** Assignment **
Show each line of the records below where the word "уплотнителя" occurs.

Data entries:
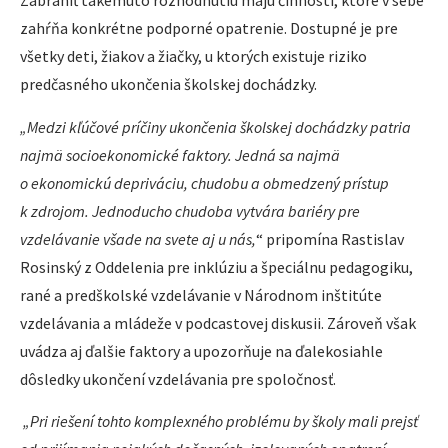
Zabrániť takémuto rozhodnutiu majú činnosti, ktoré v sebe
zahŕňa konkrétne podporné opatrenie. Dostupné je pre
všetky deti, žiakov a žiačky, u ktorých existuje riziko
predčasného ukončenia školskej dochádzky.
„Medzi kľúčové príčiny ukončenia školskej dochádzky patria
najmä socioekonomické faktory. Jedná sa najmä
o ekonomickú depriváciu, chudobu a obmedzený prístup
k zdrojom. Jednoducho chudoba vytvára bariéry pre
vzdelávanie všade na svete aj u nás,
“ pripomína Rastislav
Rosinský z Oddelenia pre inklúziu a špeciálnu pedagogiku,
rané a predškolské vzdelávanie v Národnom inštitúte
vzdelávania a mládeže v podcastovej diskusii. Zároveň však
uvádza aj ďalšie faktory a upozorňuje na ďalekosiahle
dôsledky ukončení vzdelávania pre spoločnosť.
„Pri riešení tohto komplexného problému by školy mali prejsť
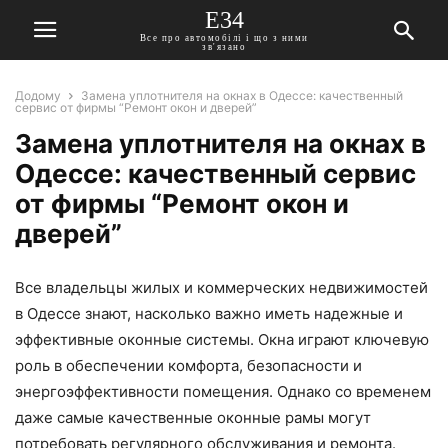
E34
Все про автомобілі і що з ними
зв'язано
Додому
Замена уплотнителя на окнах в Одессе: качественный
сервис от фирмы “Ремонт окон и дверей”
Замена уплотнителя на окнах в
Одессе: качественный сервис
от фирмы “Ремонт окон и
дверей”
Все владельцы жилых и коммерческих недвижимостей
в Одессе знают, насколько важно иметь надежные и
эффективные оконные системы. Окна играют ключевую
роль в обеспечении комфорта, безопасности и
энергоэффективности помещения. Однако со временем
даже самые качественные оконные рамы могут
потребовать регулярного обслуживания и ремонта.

--

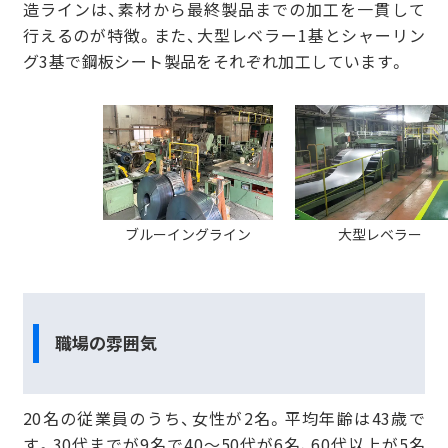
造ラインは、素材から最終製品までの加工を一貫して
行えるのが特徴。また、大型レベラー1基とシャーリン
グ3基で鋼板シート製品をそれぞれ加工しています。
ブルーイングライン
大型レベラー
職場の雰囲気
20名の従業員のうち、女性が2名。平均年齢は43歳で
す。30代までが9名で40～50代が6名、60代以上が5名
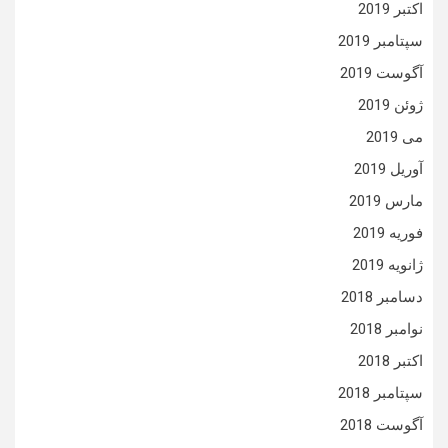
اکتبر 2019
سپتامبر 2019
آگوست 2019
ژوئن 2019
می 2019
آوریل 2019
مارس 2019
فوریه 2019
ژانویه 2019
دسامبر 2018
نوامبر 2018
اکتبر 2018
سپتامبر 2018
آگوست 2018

** Exercise result **
Замена уплотнителя на окнах в Одессе: качественный
Замена уплотнителя на окнах в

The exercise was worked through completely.